◆ Work required: Drop the pictures and repeat the remaining data exactly.

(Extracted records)
-------------------------
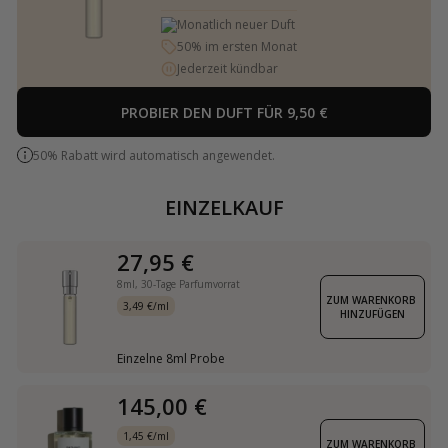
Monatlich neuer Duft
50% im ersten Monat
Jederzeit kündbar
PROBIER DEN DUFT FÜR 9,50 €
50% Rabatt wird automatisch angewendet.
EINZELKAUF
27,95 €
8ml,
30-Tage Parfumvorrat
ZUM WARENKORB 
3,49 €/ml
HINZUFÜGEN
Einzelne 8ml Probe
145,00 €
1,45 €/ml
ZUM WARENKORB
-------------------------
◆ Result of the task:
Monatlich neuer Duft
50% im ersten Monat
Jederzeit kündbar
PROBIER DEN DUFT FÜR 9,50 €
50% Rabatt wird automatisch angewendet.
EINZELKAUF
27,95 €
8ml,
30-Tage Parfumvorrat
ZUM WARENKORB 
3,49 €/ml
HINZUFÜGEN
Einzelne 8ml Probe
145,00 €
1,45 €/ml
ZUM WARENKORB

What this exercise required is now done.